§ **What the exercise asks**: Please repeat the records exactly. The pictures are to be left out.

Page segmentation data:
+++

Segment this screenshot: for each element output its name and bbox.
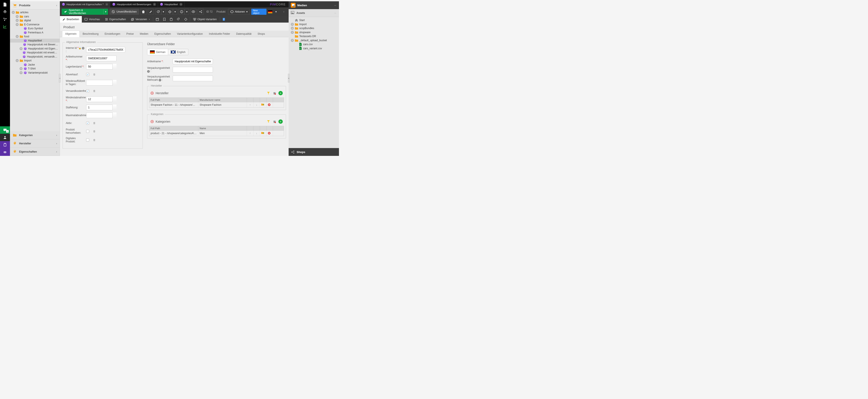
tab-versionen[interactable]: Versionen ▾ xyxy=(128,16,152,23)
tree-item[interactable]: Hauptprodukt mit Bewertungen xyxy=(10,42,60,47)
subtab[interactable]: Shops xyxy=(254,31,268,37)
delete-icon[interactable] xyxy=(272,119,277,124)
info-dropdown[interactable]: ▾ xyxy=(185,9,189,15)
close-icon[interactable]: × xyxy=(180,3,183,6)
open-icon[interactable] xyxy=(260,131,267,136)
save-dropdown-button[interactable]: ▾ xyxy=(103,9,108,15)
expand-icon[interactable]: + xyxy=(291,39,294,42)
reload-dropdown[interactable]: ▾ xyxy=(161,9,165,15)
tree-item[interactable]: +Hauptprodukt mit Eigenschaften xyxy=(10,47,60,51)
expand-icon[interactable]: + xyxy=(16,19,19,22)
clear-icon[interactable]: 🗑 xyxy=(93,139,96,142)
tag-icon[interactable] xyxy=(175,16,182,23)
expand-icon[interactable]: + xyxy=(291,31,294,34)
versandkostenfrei-checkbox[interactable]: ✓ xyxy=(86,89,89,92)
expand-icon[interactable]: + xyxy=(20,71,23,74)
clear-icon[interactable]: 🗑 xyxy=(93,130,96,133)
tree-item[interactable]: +articles xyxy=(10,10,60,14)
table-row[interactable]: Shopware Fashion - 11 - /shopware/manufa… xyxy=(149,102,284,108)
clipboard-icon[interactable] xyxy=(168,16,175,23)
document-icon[interactable] xyxy=(220,16,227,23)
sidebar-tab-kategorien[interactable]: Kategorien › xyxy=(10,131,60,140)
tree-item[interactable]: +scopBundles xyxy=(289,26,339,30)
tree-item[interactable]: +T-Shirt xyxy=(10,67,60,71)
bookmark-icon[interactable] xyxy=(161,16,168,23)
subtab[interactable]: Preise xyxy=(123,31,137,37)
collapse-icon[interactable]: ← xyxy=(334,4,337,7)
filter-icon[interactable] xyxy=(266,119,271,124)
tree-item[interactable]: +digital xyxy=(10,19,60,23)
share-icon[interactable] xyxy=(198,9,204,15)
delete-icon[interactable] xyxy=(272,91,277,95)
shops-footer[interactable]: Shops xyxy=(289,148,339,156)
lang-tab-german[interactable]: German xyxy=(147,49,168,55)
tree-item[interactable]: +Variantenprodukt xyxy=(10,71,60,75)
sidebar-tab-hersteller[interactable]: Hersteller › xyxy=(10,140,60,148)
tree-item[interactable]: +cars xyxy=(10,14,60,19)
subtab[interactable]: Einstellungen xyxy=(101,31,123,37)
sidebar-tab-eigenschaften[interactable]: Eigenschaften › xyxy=(10,148,60,156)
arrow-down-icon[interactable]: ↓ xyxy=(253,102,260,108)
expand-icon[interactable]: + xyxy=(16,15,19,18)
scroll-right-icon[interactable]: › xyxy=(281,9,287,15)
preview-icon[interactable] xyxy=(190,9,196,15)
open-icon[interactable] xyxy=(260,102,267,108)
remove-icon[interactable] xyxy=(267,102,273,108)
arrow-up-icon[interactable]: ↑ xyxy=(247,131,253,136)
new-object-badge[interactable]: New object xyxy=(251,9,267,15)
document-tab[interactable]: Hauptprodukt mit Bewertungen× xyxy=(110,1,158,7)
calendar-icon[interactable] xyxy=(154,16,161,23)
clear-icon[interactable]: 🗑 xyxy=(93,122,96,125)
wiederauffuell-input[interactable] xyxy=(86,80,117,86)
subtab[interactable]: Medien xyxy=(137,31,151,37)
mindestabnahme-input[interactable] xyxy=(86,96,117,102)
assets-header[interactable]: Assets ← xyxy=(289,9,339,17)
tab-objektvarianten[interactable]: Objekt-Varianten xyxy=(190,16,219,23)
expand-icon[interactable]: + xyxy=(20,47,23,50)
document-tab[interactable]: Hauptartikel× xyxy=(158,1,184,7)
infinity-icon[interactable] xyxy=(0,149,10,156)
collapse-icon[interactable]: ← xyxy=(334,11,337,14)
save-publish-button[interactable]: Speichern & Veröffentlichen xyxy=(62,9,103,15)
tree-item[interactable]: +E-Commerce xyxy=(10,23,60,27)
tree-item[interactable]: Xcars_variant.csv xyxy=(289,47,339,51)
subtab[interactable]: Datenqualität xyxy=(233,31,254,37)
clear-icon[interactable]: 🗑 xyxy=(93,73,96,76)
expand-icon[interactable]: + xyxy=(291,23,294,26)
tree-item[interactable]: Hauptprodukt mit erweiterten Preisen xyxy=(10,51,60,55)
add-icon[interactable]: + xyxy=(278,119,283,124)
expand-icon[interactable]: + xyxy=(20,67,23,70)
aktiv-checkbox[interactable]: ✓ xyxy=(86,122,89,125)
gear-icon[interactable] xyxy=(0,8,10,16)
document-tab[interactable]: Hauptprodukt mit Eigenschaften *× xyxy=(60,1,110,7)
expand-icon[interactable]: + xyxy=(16,23,19,26)
abverkauf-checkbox[interactable]: ✓ xyxy=(86,73,89,76)
unpublish-button[interactable]: Unveröffentlichen xyxy=(110,9,139,15)
network-icon[interactable] xyxy=(0,16,10,23)
tree-item[interactable]: Start xyxy=(289,18,339,22)
tree-item[interactable]: Xcars.csv xyxy=(289,42,339,47)
tree-item[interactable]: Jacke xyxy=(10,63,60,67)
interne-id-input[interactable] xyxy=(86,47,125,53)
digital-checkbox[interactable] xyxy=(86,139,89,142)
collapse-left-icon[interactable]: ◂ xyxy=(59,74,61,83)
tree-item[interactable]: Hauptartikel xyxy=(10,39,60,43)
verpackung-input[interactable] xyxy=(173,67,213,72)
subtab[interactable]: Variantenkonfiguration xyxy=(174,31,206,37)
info-icon[interactable] xyxy=(179,9,185,15)
tab-eigenschaften[interactable]: Eigenschaften xyxy=(102,16,128,23)
expand-icon[interactable]: + xyxy=(16,59,19,62)
subtab[interactable]: Allgemein xyxy=(62,31,80,37)
delete-icon[interactable] xyxy=(141,9,147,15)
diamond-icon[interactable] xyxy=(182,16,189,23)
tree-item[interactable]: +Import xyxy=(10,59,60,63)
tree-item[interactable]: +Import xyxy=(289,22,339,27)
arrow-down-icon[interactable]: ↓ xyxy=(253,131,260,136)
tree-item[interactable]: Ferienhaus A xyxy=(10,31,60,35)
staffelung-input[interactable] xyxy=(86,104,117,110)
edit-icon[interactable] xyxy=(148,9,154,15)
lang-tab-english[interactable]: English xyxy=(168,49,188,55)
tree-item[interactable]: Euro Symbol xyxy=(10,27,60,31)
actions-dropdown[interactable]: Aktionen ▾ xyxy=(228,9,250,15)
maximalabnahme-input[interactable] xyxy=(86,113,117,118)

+++

§ **Written response**:
Segment this screenshot: for each element output its name and bbox.
tab-versionen[interactable]: Versionen ▾ xyxy=(128,16,152,23)
tree-item[interactable]: Hauptprodukt mit Bewertungen xyxy=(10,42,60,47)
subtab[interactable]: Shops xyxy=(254,31,268,37)
delete-icon[interactable] xyxy=(272,119,277,124)
info-dropdown[interactable]: ▾ xyxy=(185,9,189,15)
close-icon[interactable]: × xyxy=(180,3,183,6)
open-icon[interactable] xyxy=(260,131,267,136)
save-dropdown-button[interactable]: ▾ xyxy=(103,9,108,15)
expand-icon[interactable]: + xyxy=(291,39,294,42)
reload-dropdown[interactable]: ▾ xyxy=(161,9,165,15)
tree-item[interactable]: +Hauptprodukt mit Eigenschaften xyxy=(10,47,60,51)
expand-icon[interactable]: + xyxy=(16,19,19,22)
clear-icon[interactable]: 🗑 xyxy=(93,139,96,142)
tag-icon[interactable] xyxy=(175,16,182,23)
expand-icon[interactable]: + xyxy=(291,31,294,34)
versandkostenfrei-checkbox[interactable]: ✓ xyxy=(86,89,89,92)
expand-icon[interactable]: + xyxy=(20,71,23,74)
clear-icon[interactable]: 🗑 xyxy=(93,130,96,133)
tree-item[interactable]: +articles xyxy=(10,10,60,14)
table-row[interactable]: Shopware Fashion - 11 - /shopware/manufa… xyxy=(149,102,284,108)
clipboard-icon[interactable] xyxy=(168,16,175,23)
document-icon[interactable] xyxy=(220,16,227,23)
sidebar-tab-kategorien[interactable]: Kategorien › xyxy=(10,131,60,140)
tree-item[interactable]: +scopBundles xyxy=(289,26,339,30)
tree-item[interactable]: +T-Shirt xyxy=(10,67,60,71)
bookmark-icon[interactable] xyxy=(161,16,168,23)
subtab[interactable]: Preise xyxy=(123,31,137,37)
collapse-icon[interactable]: ← xyxy=(334,4,337,7)
filter-icon[interactable] xyxy=(266,119,271,124)
tree-item[interactable]: +digital xyxy=(10,19,60,23)
share-icon[interactable] xyxy=(198,9,204,15)
delete-icon[interactable] xyxy=(272,91,277,95)
shops-footer[interactable]: Shops xyxy=(289,148,339,156)
lang-tab-german[interactable]: German xyxy=(147,49,168,55)
tree-item[interactable]: +Variantenprodukt xyxy=(10,71,60,75)
sidebar-tab-hersteller[interactable]: Hersteller › xyxy=(10,140,60,148)
tree-item[interactable]: +cars xyxy=(10,14,60,19)
subtab[interactable]: Einstellungen xyxy=(101,31,123,37)
sidebar-tab-eigenschaften[interactable]: Eigenschaften › xyxy=(10,148,60,156)
arrow-down-icon[interactable]: ↓ xyxy=(253,102,260,108)
expand-icon[interactable]: + xyxy=(16,15,19,18)
scroll-right-icon[interactable]: › xyxy=(281,9,287,15)
preview-icon[interactable] xyxy=(190,9,196,15)
open-icon[interactable] xyxy=(260,102,267,108)
remove-icon[interactable] xyxy=(267,102,273,108)
arrow-up-icon[interactable]: ↑ xyxy=(247,131,253,136)
new-object-badge[interactable]: New object xyxy=(251,9,267,15)
document-tab[interactable]: Hauptprodukt mit Bewertungen× xyxy=(110,1,158,7)
calendar-icon[interactable] xyxy=(154,16,161,23)
clear-icon[interactable]: 🗑 xyxy=(93,122,96,125)
wiederauffuell-input[interactable] xyxy=(86,80,117,86)
subtab[interactable]: Medien xyxy=(137,31,151,37)
mindestabnahme-input[interactable] xyxy=(86,96,117,102)
assets-header[interactable]: Assets ← xyxy=(289,9,339,17)
tab-objektvarianten[interactable]: Objekt-Varianten xyxy=(190,16,219,23)
expand-icon[interactable]: + xyxy=(20,47,23,50)
document-tab[interactable]: Hauptartikel× xyxy=(158,1,184,7)
infinity-icon[interactable] xyxy=(0,149,10,156)
collapse-icon[interactable]: ← xyxy=(334,11,337,14)
save-publish-button[interactable]: Speichern & Veröffentlichen xyxy=(62,9,103,15)
tree-item[interactable]: +E-Commerce xyxy=(10,23,60,27)
tree-item[interactable]: Xcars_variant.csv xyxy=(289,47,339,51)
subtab[interactable]: Datenqualität xyxy=(233,31,254,37)
clear-icon[interactable]: 🗑 xyxy=(93,73,96,76)
expand-icon[interactable]: + xyxy=(291,23,294,26)
tree-item[interactable]: Hauptprodukt mit erweiterten Preisen xyxy=(10,51,60,55)
add-icon[interactable]: + xyxy=(278,119,283,124)
expand-icon[interactable]: + xyxy=(20,67,23,70)
aktiv-checkbox[interactable]: ✓ xyxy=(86,122,89,125)
gear-icon[interactable] xyxy=(0,8,10,16)
document-tab[interactable]: Hauptprodukt mit Eigenschaften *× xyxy=(60,1,110,7)
expand-icon[interactable]: + xyxy=(16,23,19,26)
abverkauf-checkbox[interactable]: ✓ xyxy=(86,73,89,76)
unpublish-button[interactable]: Unveröffentlichen xyxy=(110,9,139,15)
network-icon[interactable] xyxy=(0,16,10,23)
tree-item[interactable]: Start xyxy=(289,18,339,22)
tree-item[interactable]: Xcars.csv xyxy=(289,42,339,47)
tree-item[interactable]: Jacke xyxy=(10,63,60,67)
interne-id-input[interactable] xyxy=(86,47,125,53)
digital-checkbox[interactable] xyxy=(86,139,89,142)
collapse-left-icon[interactable]: ◂ xyxy=(59,74,61,83)
tree-item[interactable]: Hauptartikel xyxy=(10,39,60,43)
verpackung-input[interactable] xyxy=(173,67,213,72)
subtab[interactable]: Variantenkonfiguration xyxy=(174,31,206,37)
info-icon[interactable] xyxy=(179,9,185,15)
tab-eigenschaften[interactable]: Eigenschaften xyxy=(102,16,128,23)
expand-icon[interactable]: + xyxy=(16,59,19,62)
subtab[interactable]: Allgemein xyxy=(62,31,80,37)
delete-icon[interactable] xyxy=(141,9,147,15)
diamond-icon[interactable] xyxy=(182,16,189,23)
tree-item[interactable]: +Import xyxy=(10,59,60,63)
tree-item[interactable]: +Import xyxy=(289,22,339,27)
arrow-down-icon[interactable]: ↓ xyxy=(253,131,260,136)
tree-item[interactable]: Ferienhaus A xyxy=(10,31,60,35)
staffelung-input[interactable] xyxy=(86,104,117,110)
edit-icon[interactable] xyxy=(148,9,154,15)
lang-tab-english[interactable]: English xyxy=(168,49,188,55)
tree-item[interactable]: Euro Symbol xyxy=(10,27,60,31)
actions-dropdown[interactable]: Aktionen ▾ xyxy=(228,9,250,15)
maximalabnahme-input[interactable] xyxy=(86,113,117,118)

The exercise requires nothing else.